Friday 22 August 2008

The return of the state: How government is back at the heart of economic life

By John Plender

For the best part of three decades, policymakers in the developed world followed Ronald Reagan and Margaret Thatcher in seeking to roll back the frontiers of the state. The triple mantra of privatisation, liberalisation and deregulation held sway.

Yet the problems that began in credit markets a year ago now cast a cloud over the strong market orientation of western policy.
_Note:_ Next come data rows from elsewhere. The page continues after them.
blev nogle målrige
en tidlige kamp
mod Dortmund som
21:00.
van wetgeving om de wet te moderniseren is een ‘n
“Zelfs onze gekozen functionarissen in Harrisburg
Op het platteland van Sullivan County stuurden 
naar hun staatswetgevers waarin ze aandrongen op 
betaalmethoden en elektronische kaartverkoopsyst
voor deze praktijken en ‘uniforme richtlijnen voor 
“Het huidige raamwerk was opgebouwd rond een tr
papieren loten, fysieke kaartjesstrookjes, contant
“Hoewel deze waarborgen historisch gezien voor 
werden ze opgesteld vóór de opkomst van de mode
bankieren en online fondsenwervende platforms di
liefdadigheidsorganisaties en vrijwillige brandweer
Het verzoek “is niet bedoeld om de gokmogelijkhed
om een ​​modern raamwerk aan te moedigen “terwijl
After the collapse of banks such as Bear Stearns in the US and Northern Rock in the UK, and against the current background of mounting speculation about the viability of mortgage giants Fannie Mae and Freddie Mac, the Anglo-American approach to capitalism appears badly flawed.

So is a more intrusive state about to stage a comeback at the free market’s expense, emulating the governmental response to the economic crisis of the 1930s?

Any comparison with the deflationary interwar period stretches the point, not least because policymakers in the US and Europe know the lessons of that era. Mindful that pre-emptive action can stave off a depression, governments and central banks are already responding to the credit crunch and the weakness in housing markets. Soup queues are not in prospect.

In the US, monetary policy has been substantially loosened, while Keynesian-style fiscal activism is back in fashion. A $150bn (€100bn, £80bn) budgetary boost in this presidential election year is probably just a start. Purse strings will be loosened again in response to mounting calls for tax cuts and increased infrastructure spending.